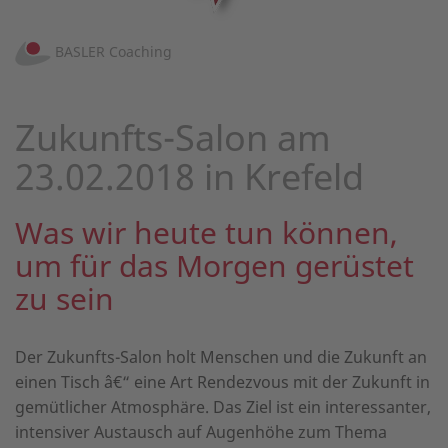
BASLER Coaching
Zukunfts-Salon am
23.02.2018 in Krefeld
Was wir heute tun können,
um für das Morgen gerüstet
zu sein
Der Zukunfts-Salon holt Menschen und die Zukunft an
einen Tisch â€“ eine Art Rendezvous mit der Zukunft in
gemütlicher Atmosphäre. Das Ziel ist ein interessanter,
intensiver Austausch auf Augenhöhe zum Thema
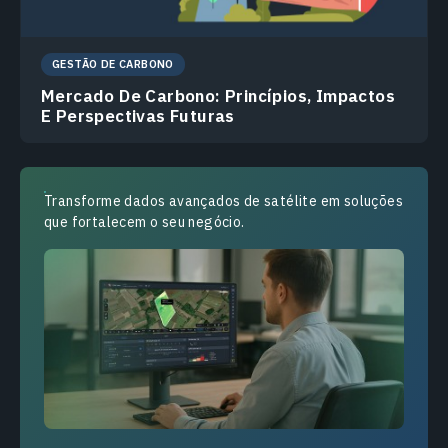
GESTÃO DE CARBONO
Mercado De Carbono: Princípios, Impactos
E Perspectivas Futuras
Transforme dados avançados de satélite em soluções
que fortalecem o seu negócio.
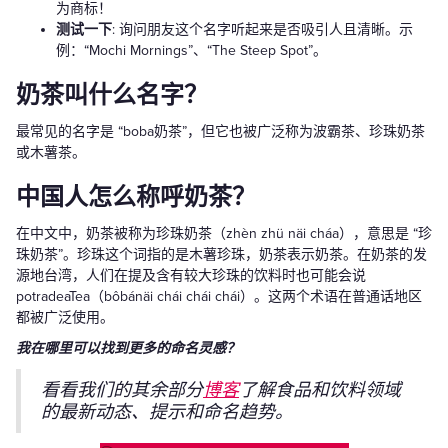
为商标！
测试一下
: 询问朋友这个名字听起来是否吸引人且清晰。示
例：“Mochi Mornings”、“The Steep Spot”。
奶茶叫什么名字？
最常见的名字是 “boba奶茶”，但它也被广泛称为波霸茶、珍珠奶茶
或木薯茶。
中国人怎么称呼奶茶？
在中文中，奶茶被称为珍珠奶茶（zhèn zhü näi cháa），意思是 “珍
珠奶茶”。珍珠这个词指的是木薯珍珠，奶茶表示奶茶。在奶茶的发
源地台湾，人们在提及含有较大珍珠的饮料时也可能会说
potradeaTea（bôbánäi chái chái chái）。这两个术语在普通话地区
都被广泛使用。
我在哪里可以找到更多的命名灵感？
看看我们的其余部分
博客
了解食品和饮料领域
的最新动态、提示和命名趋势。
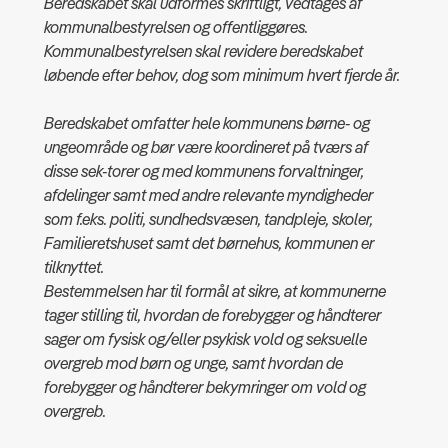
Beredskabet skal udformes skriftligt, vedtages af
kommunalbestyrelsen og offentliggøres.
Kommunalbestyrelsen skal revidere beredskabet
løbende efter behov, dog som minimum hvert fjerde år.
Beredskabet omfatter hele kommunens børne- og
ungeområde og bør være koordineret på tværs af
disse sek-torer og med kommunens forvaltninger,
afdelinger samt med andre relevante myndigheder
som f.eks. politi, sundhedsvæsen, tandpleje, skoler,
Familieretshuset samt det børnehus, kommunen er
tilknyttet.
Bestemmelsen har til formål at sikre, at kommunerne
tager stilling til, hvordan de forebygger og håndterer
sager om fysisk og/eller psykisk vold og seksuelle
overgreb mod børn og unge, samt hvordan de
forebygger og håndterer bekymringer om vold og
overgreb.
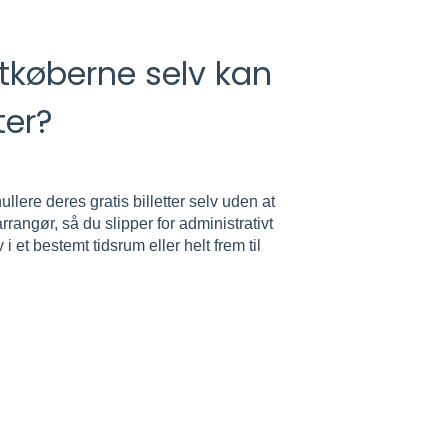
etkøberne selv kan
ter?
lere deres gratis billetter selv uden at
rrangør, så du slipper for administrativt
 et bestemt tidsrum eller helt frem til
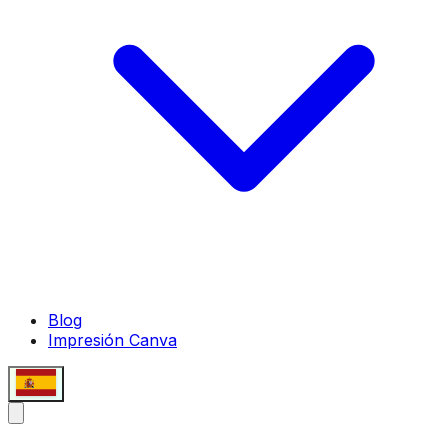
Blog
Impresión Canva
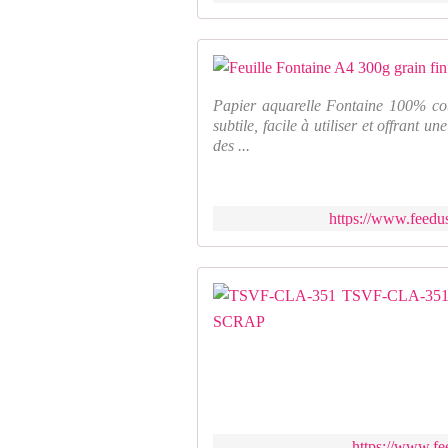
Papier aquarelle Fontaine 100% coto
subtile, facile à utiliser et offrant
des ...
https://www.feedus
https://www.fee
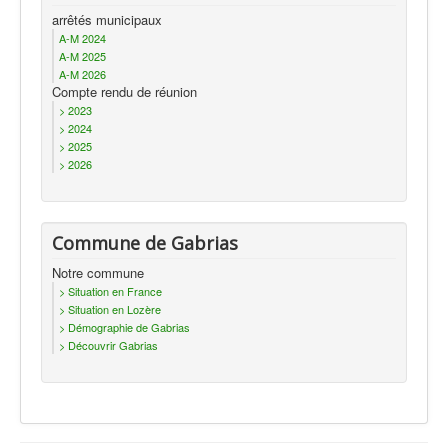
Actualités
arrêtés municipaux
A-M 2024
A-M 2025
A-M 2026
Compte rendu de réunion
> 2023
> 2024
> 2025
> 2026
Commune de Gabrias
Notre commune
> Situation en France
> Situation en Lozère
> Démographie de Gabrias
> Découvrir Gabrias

--

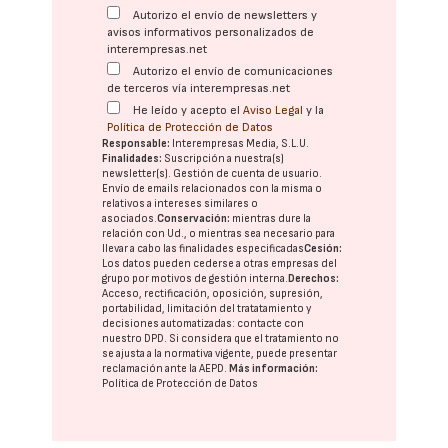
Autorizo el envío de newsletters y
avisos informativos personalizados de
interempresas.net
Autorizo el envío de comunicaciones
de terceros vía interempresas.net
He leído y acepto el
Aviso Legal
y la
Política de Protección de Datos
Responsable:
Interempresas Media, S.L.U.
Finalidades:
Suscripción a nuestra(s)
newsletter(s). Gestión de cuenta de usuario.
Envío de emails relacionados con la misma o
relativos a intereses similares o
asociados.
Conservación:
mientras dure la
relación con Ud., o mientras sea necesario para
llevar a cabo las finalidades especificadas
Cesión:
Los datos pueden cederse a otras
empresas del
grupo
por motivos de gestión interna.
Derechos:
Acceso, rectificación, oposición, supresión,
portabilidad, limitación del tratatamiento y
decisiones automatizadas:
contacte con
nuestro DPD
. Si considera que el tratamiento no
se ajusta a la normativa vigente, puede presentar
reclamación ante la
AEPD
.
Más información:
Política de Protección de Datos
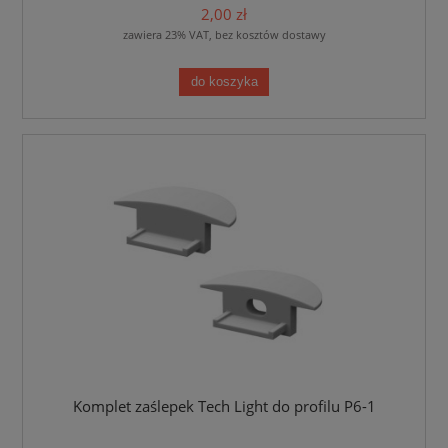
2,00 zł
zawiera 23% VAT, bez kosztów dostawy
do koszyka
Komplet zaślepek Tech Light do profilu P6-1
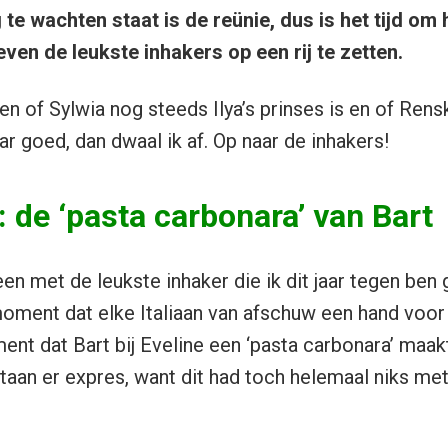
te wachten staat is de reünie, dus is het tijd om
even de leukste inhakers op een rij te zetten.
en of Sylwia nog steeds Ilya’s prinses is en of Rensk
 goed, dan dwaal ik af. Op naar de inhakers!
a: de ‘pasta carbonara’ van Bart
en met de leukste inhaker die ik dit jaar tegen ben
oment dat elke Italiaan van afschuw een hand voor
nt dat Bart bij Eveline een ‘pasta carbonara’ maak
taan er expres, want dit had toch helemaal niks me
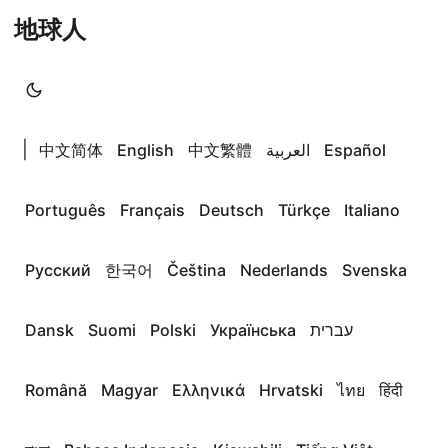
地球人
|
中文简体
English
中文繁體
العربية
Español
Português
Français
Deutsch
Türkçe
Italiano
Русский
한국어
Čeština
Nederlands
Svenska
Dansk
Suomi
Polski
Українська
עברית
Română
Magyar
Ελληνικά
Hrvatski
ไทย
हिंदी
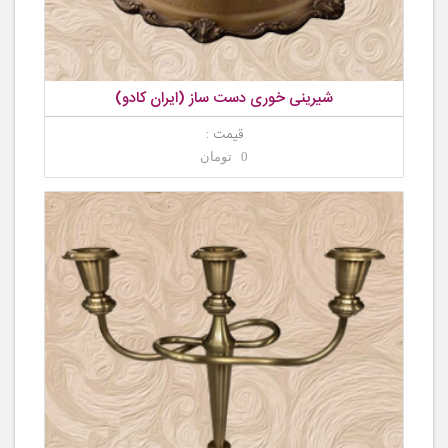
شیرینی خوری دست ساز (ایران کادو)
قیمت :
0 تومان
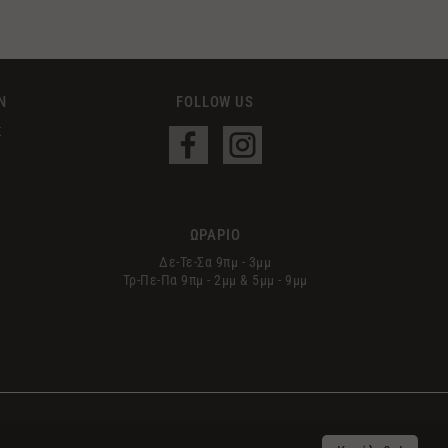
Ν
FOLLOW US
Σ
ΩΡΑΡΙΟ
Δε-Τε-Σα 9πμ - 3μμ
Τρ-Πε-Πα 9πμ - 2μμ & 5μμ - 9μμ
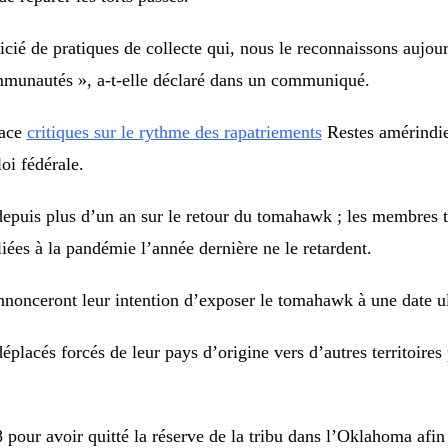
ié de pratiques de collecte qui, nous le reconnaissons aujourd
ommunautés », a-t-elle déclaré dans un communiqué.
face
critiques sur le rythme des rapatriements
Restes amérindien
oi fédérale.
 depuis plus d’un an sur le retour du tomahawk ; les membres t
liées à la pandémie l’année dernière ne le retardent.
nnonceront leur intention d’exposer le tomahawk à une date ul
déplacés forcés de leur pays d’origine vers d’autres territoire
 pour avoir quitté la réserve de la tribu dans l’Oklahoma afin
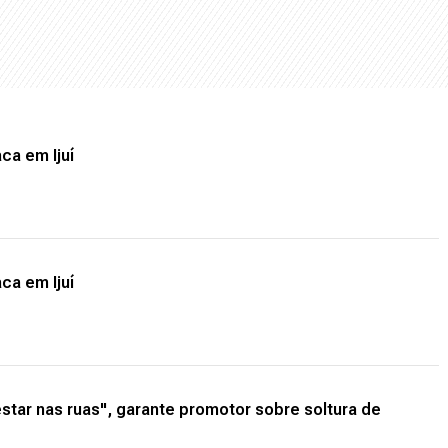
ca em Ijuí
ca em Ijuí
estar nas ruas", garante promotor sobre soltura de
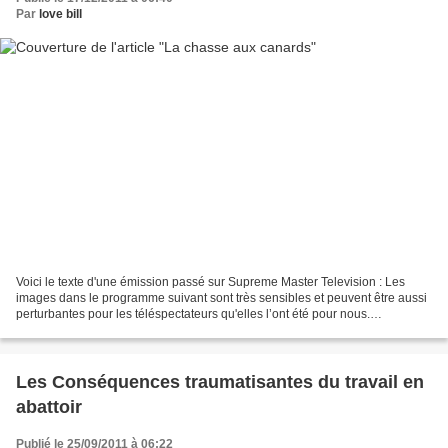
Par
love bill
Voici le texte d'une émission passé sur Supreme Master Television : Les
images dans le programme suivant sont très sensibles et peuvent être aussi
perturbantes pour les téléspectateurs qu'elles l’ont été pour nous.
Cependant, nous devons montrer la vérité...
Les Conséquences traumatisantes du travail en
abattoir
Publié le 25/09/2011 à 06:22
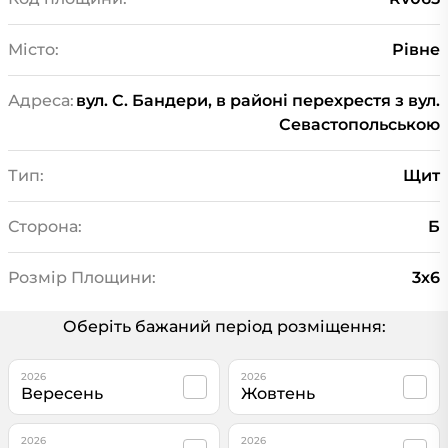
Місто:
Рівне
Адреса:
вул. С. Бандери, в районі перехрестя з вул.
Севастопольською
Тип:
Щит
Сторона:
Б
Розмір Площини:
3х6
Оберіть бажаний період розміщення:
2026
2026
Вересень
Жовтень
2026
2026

--

__About this exercise__. Your reply should consist solely of the lines above from the line containing "GESTÃO DE CARBONO" up to and including the line containing "Notre commune", reproduced exactly, minus the pictures.

__Answer area__.
GESTÃO DE CARBONO
Mercado De Carbono: Princípios, Impactos
E Perspectivas Futuras
Transforme dados avançados de satélite em soluções
que fortalecem o seu negócio.
为商标！
测试一下
: 询问朋友这个名字听起来是否吸引人且清晰。示
例：“Mochi Mornings”、“The Steep Spot”。
奶茶叫什么名字？
最常见的名字是 “boba奶茶”，但它也被广泛称为波霸茶、珍珠奶茶
或木薯茶。
中国人怎么称呼奶茶？
在中文中，奶茶被称为珍珠奶茶（zhèn zhü näi cháa），意思是 “珍
珠奶茶”。珍珠这个词指的是木薯珍珠，奶茶表示奶茶。在奶茶的发
源地台湾，人们在提及含有较大珍珠的饮料时也可能会说
potradeaTea（bôbánäi chái chái chái）。这两个术语在普通话地区
都被广泛使用。
我在哪里可以找到更多的命名灵感？
看看我们的其余部分
博客
了解食品和饮料领域
的最新动态、提示和命名趋势。
Beredskabet skal udformes skriftligt, vedtages af
kommunalbestyrelsen og offentliggøres.
Kommunalbestyrelsen skal revidere beredskabet
løbende efter behov, dog som minimum hvert fjerde år.
Beredskabet omfatter hele kommunens børne- og
ungeområde og bør være koordineret på tværs af
disse sek-torer og med kommunens forvaltninger,
afdelinger samt med andre relevante myndigheder
som f.eks. politi, sundhedsvæsen, tandpleje, skoler,
Familieretshuset samt det børnehus, kommunen er
tilknyttet.
Bestemmelsen har til formål at sikre, at kommunerne
tager stilling til, hvordan de forebygger og håndterer
sager om fysisk og/eller psykisk vold og seksuelle
overgreb mod børn og unge, samt hvordan de
forebygger og håndterer bekymringer om vold og
overgreb.
etkøberne selv kan
ter?
lere deres gratis billetter selv uden at
rrangør, så du slipper for administrativt
 et bestemt tidsrum eller helt frem til
Blog
Impresión Canva
Papier aquarelle Fontaine 100% coto
subtile, facile à utiliser et offrant
des ...
https://www.feedus
https://www.fee
Actualités
arrêtés municipaux
A-M 2024
A-M 2025
A-M 2026
Compte rendu de réunion
> 2023
> 2024
> 2025
> 2026
Commune de Gabrias
Notre commune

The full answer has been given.